"It is said to be one of his finest books, and "one of the most interesting". Selina Hastings in her biography The Secret Lives of Somerset Maugham goes on, "In it he engages with the three topics which always most fascinated him, sexual passion, the mores of society and the nature of goodness, in this case as illustrated by the division between the material and spiritual worlds .... From publication the book made an enormous impact. There were many adulatory reviews - 'sheer delight' said Cyril Connolly, 'Mr. Maugham's best novel since Cakes and Ale' - and sales were immense."
I can see why it got that adulation! I found this book so interesting - elegant, intelligent, what might be seen as a 'difficult' subject handled with respect and balance, and Maugham's own part in the narrative as observer, recorder, confidant, occasionally guide and mentor, was a masterly stroke.
The story travels from America to France, from just after the First World War to many years later, and it concerns a young man, Larry Darrell and his spiritual quest. His wartime experiences have led him to abandon the conventional career path and marriage which were laid before him and which he was expected to take, to seek instead "a philosophy, or maybe a religion, and a rule of life that'll satisfy both his head and his heart." Larry is self-possessed, cordial, charming and serene, and in a journey across continents which takes him from manual labour to mysticism, meditation and contemplation, from study to selfless acts, we follow his progress with interest, and this reader for one cared about the outcome.
As Larry's counterpart in the world of material things we have Elliott Templeton with his outrageous snobbishness and his "absurd affectations", his Charvet underpants monogrammed and coronetted, his 'collected personages' to rival those claimed as intimates by Lady Montdore in Love in a Cold Climate, his great wealth and essentially empty and trivial life.

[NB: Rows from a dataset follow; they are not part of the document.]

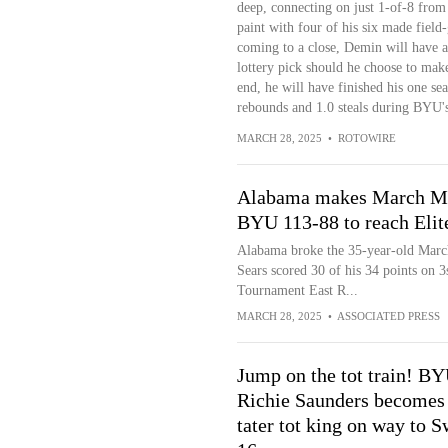
deep, connecting on just 1-of-8 from 
paint with four of his six made fiel
coming to a close, Demin will have a 
lottery pick should he choose to make 
end, he will have finished his one sea
rebounds and 1.0 steals during BYU'
MARCH 28, 2025
•
ROTOWIRE
Alabama makes March Mad
BYU 113-88 to reach Elit
Alabama broke the 35-year-old Marc
Sears scored 30 of his 34 points on
Tournament East R...
MARCH 28, 2025
•
ASSOCIATED PRESS
Jump on the tot train! BY
Richie Saunders becomes
tater tot king on way to S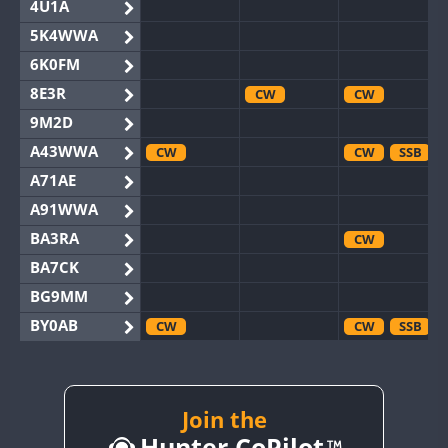
4U1A
5K4WWA
6K0FM
8E3R
CW
CW
9M2D
A43WWA
CW
CW
SSB
A71AE
A91WWA
BA3RA
CW
BA7CK
BG9MM
BY0AB
CW
CW
SSB
BY1RX
CW
CW
SSB
BY2AA
CW
CW
BY4DX
Join the
CW
Hunter CoPilot
BY5HB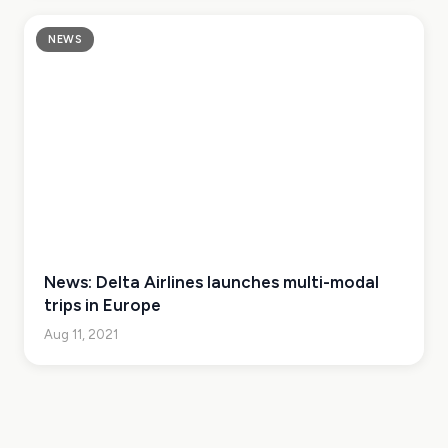
NEWS
News: Delta Airlines launches multi-modal
trips in Europe
Aug 11, 2021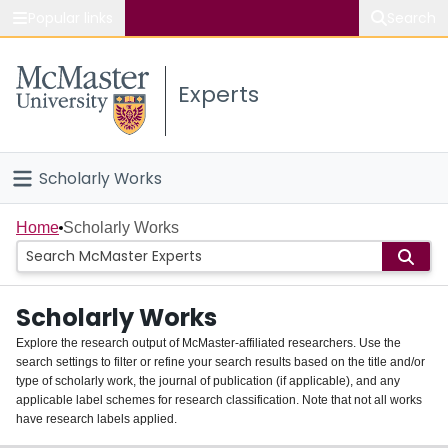
Popular links
Search
About McMaster
Experts
Study
Visit
Scholarly Works
Connect
Home
Home
Scholarly Works
People
Scholarly Works
Groups
Explore the research output of McMaster-affiliated researchers. Use the
search settings to filter or refine your search results based on the title and/or
About
type of scholarly work, the journal of publication (if applicable), and any
applicable label schemes for research classification. Note that not all works
Login
have research labels applied.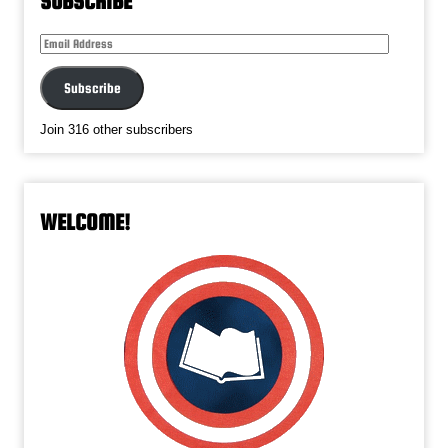
SUBSCRIBE
Email
Address
Subscribe
Join 316 other subscribers
WELCOME!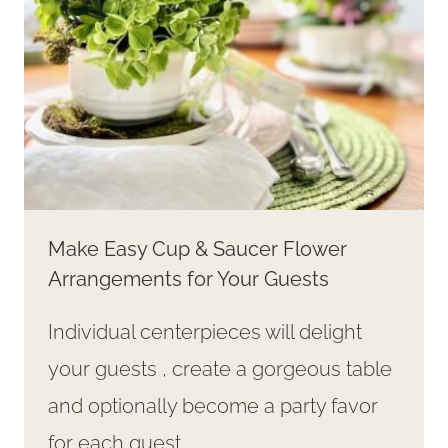
Make Easy Cup & Saucer Flower
Arrangements for Your Guests
Individual centerpieces will delight
your guests , create a gorgeous table
and optionally become a party favor
for each guest.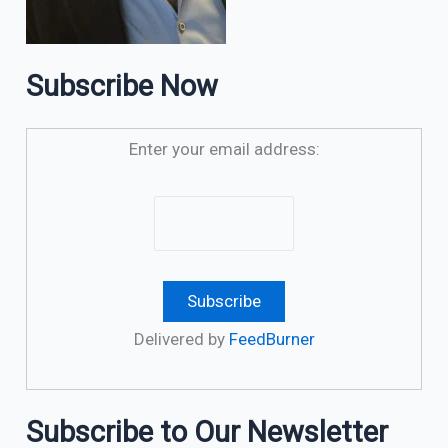
Subscribe Now
Enter your email address:
Delivered by
FeedBurner
Subscribe to Our Newsletter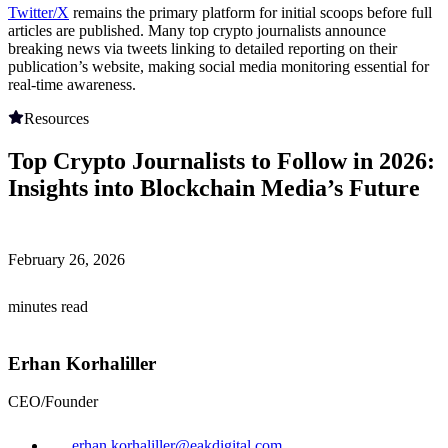
Twitter/X
remains the primary platform for initial scoops before full
articles are published. Many top crypto journalists announce
breaking news via tweets linking to detailed reporting on their
publication’s website, making social media monitoring essential for
real-time awareness.
Resources
Top Crypto Journalists to Follow in 2026:
Insights into Blockchain Media’s Future
February 26, 2026
minutes read
Erhan Korhaliller
CEO/Founder
erhan.korhaliller@eakdigital.com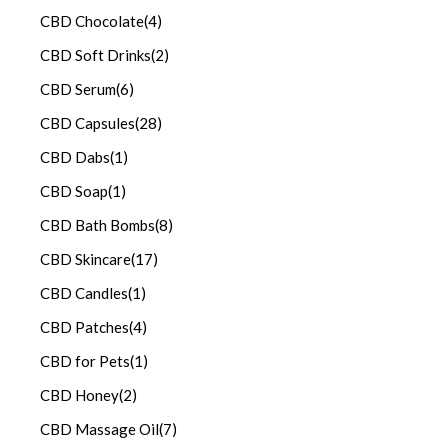
CBD Chocolate
(4)
CBD Soft Drinks
(2)
CBD Serum
(6)
CBD Capsules
(28)
CBD Dabs
(1)
CBD Soap
(1)
CBD Bath Bombs
(8)
CBD Skincare
(17)
CBD Candles
(1)
CBD Patches
(4)
CBD for Pets
(1)
CBD Honey
(2)
CBD Massage Oil
(7)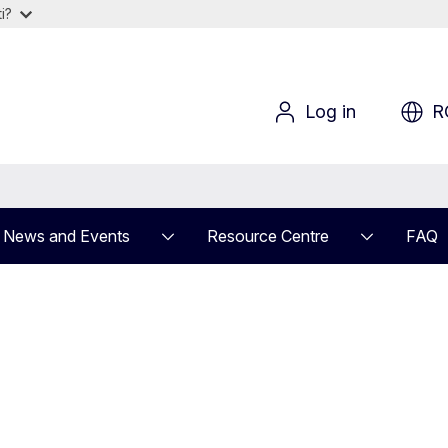
i?
Log in
R
News and Events
Resource Centre
FAQ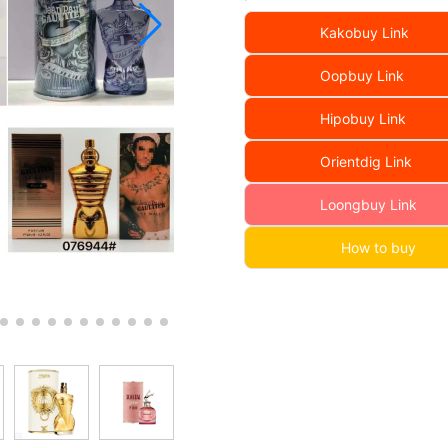
Kakobuy Link
Oopbuy Link
Hipobuy Link
Orientdig Link
Loongbuy Link
How to buy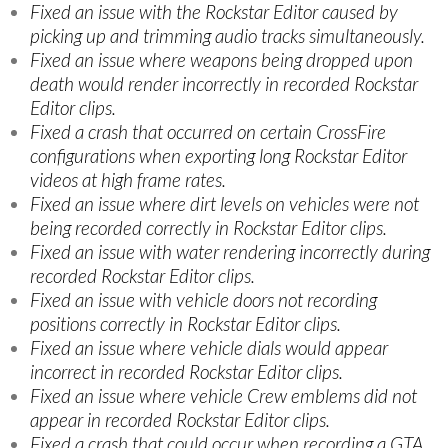
Fixed an issue with the Rockstar Editor caused by
picking up and trimming audio tracks simultaneously.
Fixed an issue where weapons being dropped upon
death would render incorrectly in recorded Rockstar
Editor clips.
Fixed a crash that occurred on certain CrossFire
configurations when exporting long Rockstar Editor
videos at high frame rates.
Fixed an issue where dirt levels on vehicles were not
being recorded correctly in Rockstar Editor clips.
Fixed an issue with water rendering incorrectly during
recorded Rockstar Editor clips.
Fixed an issue with vehicle doors not recording
positions correctly in Rockstar Editor clips.
Fixed an issue where vehicle dials would appear
incorrect in recorded Rockstar Editor clips.
Fixed an issue where vehicle Crew emblems did not
appear in recorded Rockstar Editor clips.
Fixed a crash that could occur when recording a GTA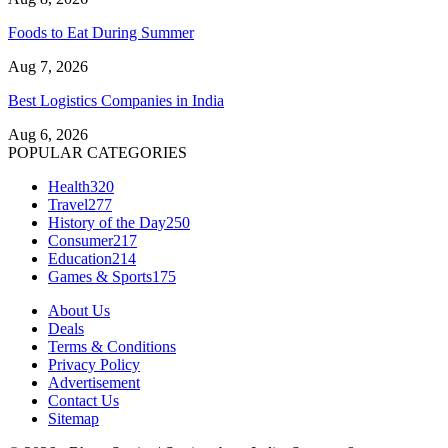
Foods to Eat During Summer
Aug 7, 2026
Best Logistics Companies in India
Aug 6, 2026
POPULAR CATEGORIES
Health
320
Travel
277
History of the Day
250
Consumer
217
Education
214
Games & Sports
175
About Us
Deals
Terms & Conditions
Privacy Policy
Advertisement
Contact Us
Sitemap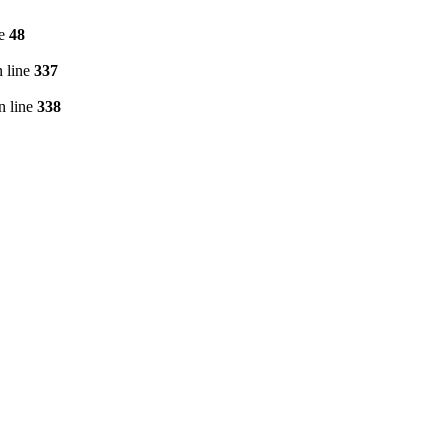
ne
48
 line
337
n line
338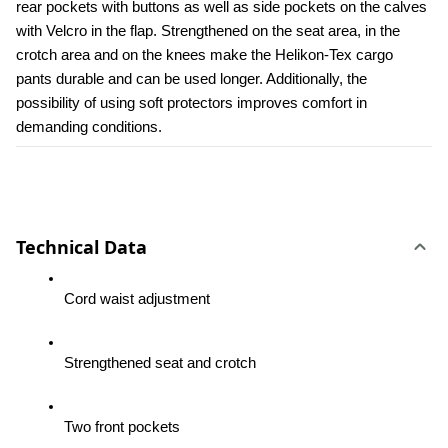
rear pockets with buttons as well as side pockets on the calves 
with Velcro in the flap. Strengthened on the seat area, in the 
crotch area and on the knees make the Helikon-Tex cargo 
pants durable and can be used longer. Additionally, the 
possibility of using soft protectors improves comfort in 
demanding conditions.
Technical Data
Cord waist adjustment
Strengthened seat and crotch
Two front pockets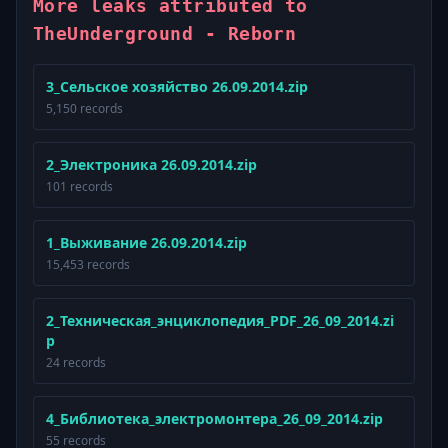
More leaks attributed to
TheUnderground - Reborn
3_Сельское хозяйство 26.09.2014.zip
5,150 records
2_Электроника 26.09.2014.zip
101 records
1_Выживание 26.09.2014.zip
15,453 records
2_Техническая_энциклопедия_PDF_26_09_2014.zi
p
24 records
4_Библиотека_электромонтера_26_09_2014.zip
55 records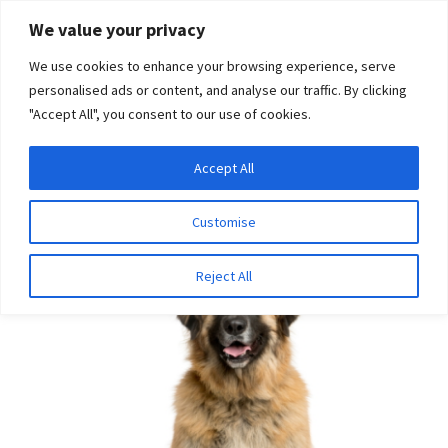
Skip
Skip
We value your privacy
to
to
We use cookies to enhance your browsing experience, serve
navigation
content
personalised ads or content, and analyse our traffic. By clicking
"Accept All", you consent to our use of cookies.
Menu
Expand
DNA Tests
Accept All
Home
Disease Tests
Neurologic Disease
Laryngeal
child
Paralysis and Polyneuropathy (Leonberger, LPPN3)
menu
Latest News
Customise
Expand
Resources
Reject All
child
menu
Log In
Expand
About Us
child
menu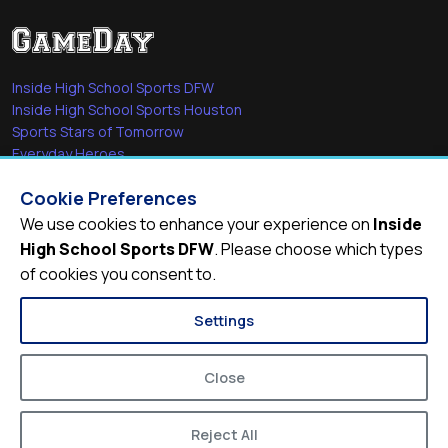
Inside High School Sports DFW
Inside High School Sports Houston
Sports Stars of Tomorrow
Everyday Heroes
She's in the Game
Cookie Preferences
Quick Links
We use cookies to enhance your experience on
Inside
High School Sports DFW
. Please choose which types
Videos
of cookies you consent to.
Video Archive
Schools
Settings
Close
Reject All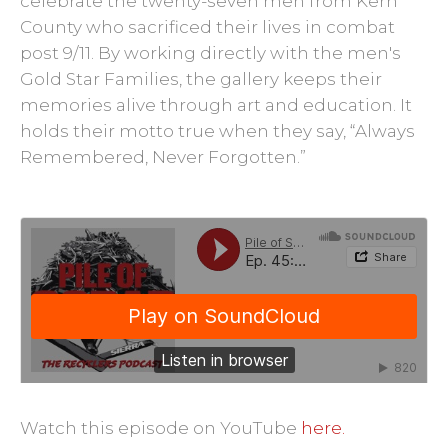
celebrate the twenty-seven men from Kern
County who sacrificed their lives in combat
post 9/11. By working directly with the men's
Gold Star Families, the gallery keeps their
memories alive through art and education. It
holds their motto true when they say, “Always
Remembered, Never Forgotten.”
Watch this episode on YouTube
here.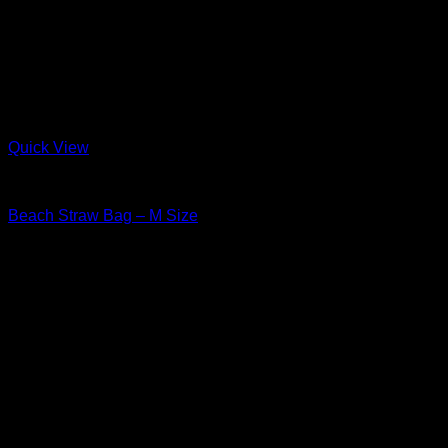
Quick View
Straw
Beach Straw Bag – M Size
$
42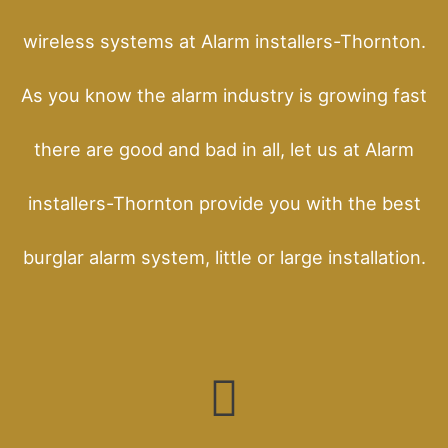
wireless systems at Alarm installers-Thornton.
As you know the alarm industry is growing fast
there are good and bad in all, let us at Alarm
installers-Thornton provide you with the best
burglar alarm system, little or large installation.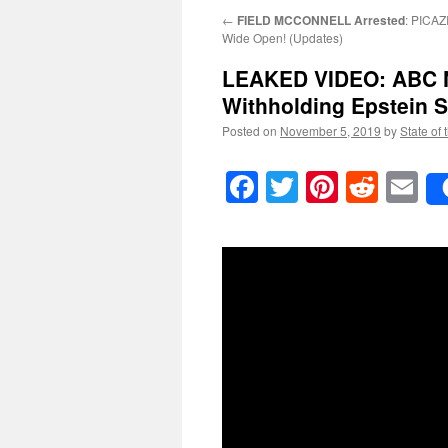
←
FIELD MCCONNELL Arrested
: PICAZ
Wide Open! (Updates)
LEAKED VIDEO: ABC N
Withholding Epstein S
Posted on
November 5, 2019
by
State of 
Facebook
Twitter
Pinteres
Reddi
E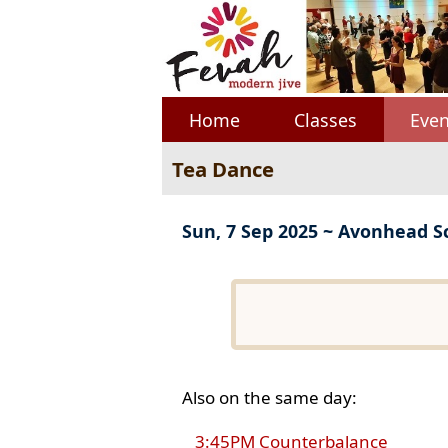
Home
Classes
Even
Tea Dance
Sun, 7 Sep 2025 ~ Avonhead S
Also on the same day:
3:45PM Counterbalance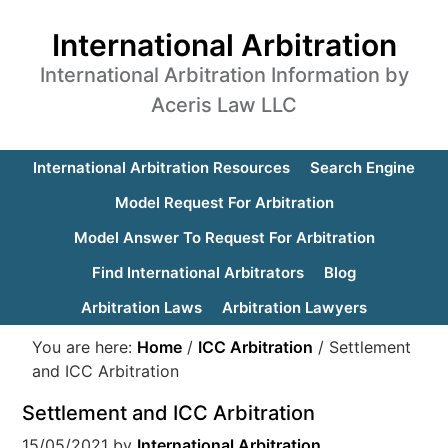
International Arbitration
International Arbitration Information by
Aceris Law LLC
International Arbitration Resources
Search Engine
Model Request For Arbitration
Model Answer To Request For Arbitration
Find International Arbitrators
Blog
Arbitration Laws
Arbitration Lawyers
You are here:
Home
/
ICC Arbitration
/
Settlement
and ICC Arbitration
Settlement and ICC Arbitration
15/05/2021
by
International Arbitration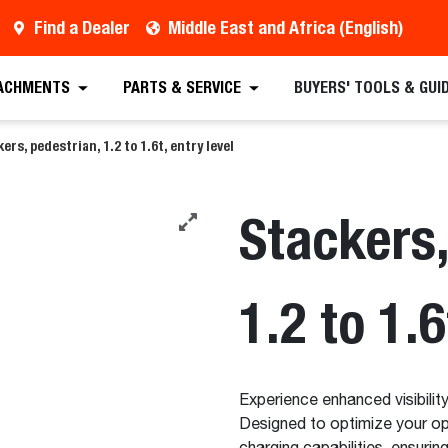
Find a Dealer
Middle East and Africa (English)
 Quote
Find a Dealer
Request a Brochure
Sc
ACHMENTS
PARTS & SERVICE
BUYERS' TOOLS & GUI
ers, pedestrian, 1.2 to 1.6t, entry level
Stackers,
1.2 to 1.6
Experience enhanced visibility
Designed to optimize your ope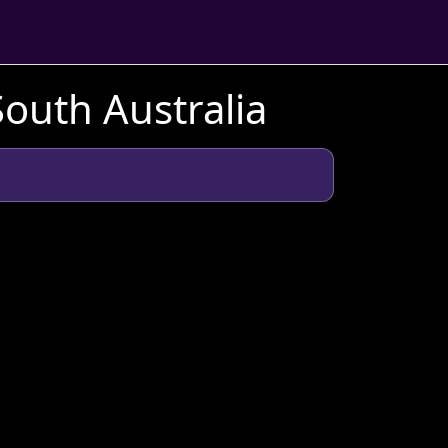
South Australia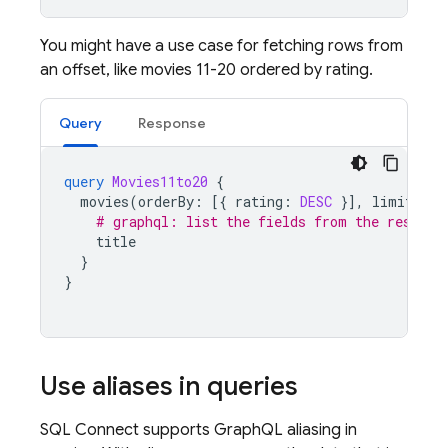
You might have a use case for fetching rows from
an offset, like movies 11-20 ordered by rating.
Query
Response
query
Movies11to20
{
movies
(
orderBy
:
[{
rating
:
DESC
}],
limit
:
10
# graphql: list the fields from the results
title
}
}
Use aliases in queries
SQL Connect
supports GraphQL aliasing in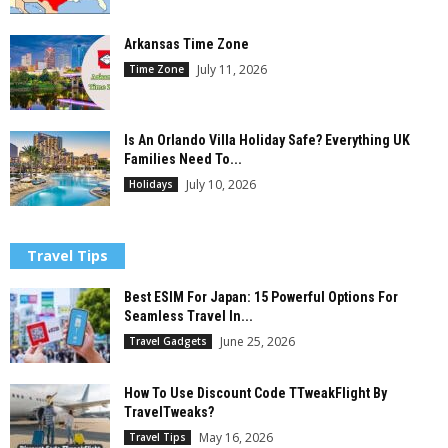
Arkansas Time Zone
July 11, 2026
Time Zone
Is An Orlando Villa Holiday Safe? Everything UK
Families Need To...
July 10, 2026
Holidays
Travel Tips
Best ESIM For Japan: 15 Powerful Options For
Seamless Travel In...
June 25, 2026
Travel Gadgets
How To Use Discount Code TTweakFlight By
TravelTweaks?
May 16, 2026
Travel Tips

And Maugham weaves in and out between the two men, bumping into them in Paris or the south of France, getting news of them from friends and relatives, charting the undulations of their lives until the end when he deems it "a success story" in that everyone involved got what they wanted.
There were some sharp and lovely lines ("American women expect to find in their husbands a perfection that English women only hope to find in their butlers", and a passage on Elliott's vision of heaven), and I thought the book's easy, relaxed pace and composed, urbane style carried the story beautifully.
How did you find it? What did you think?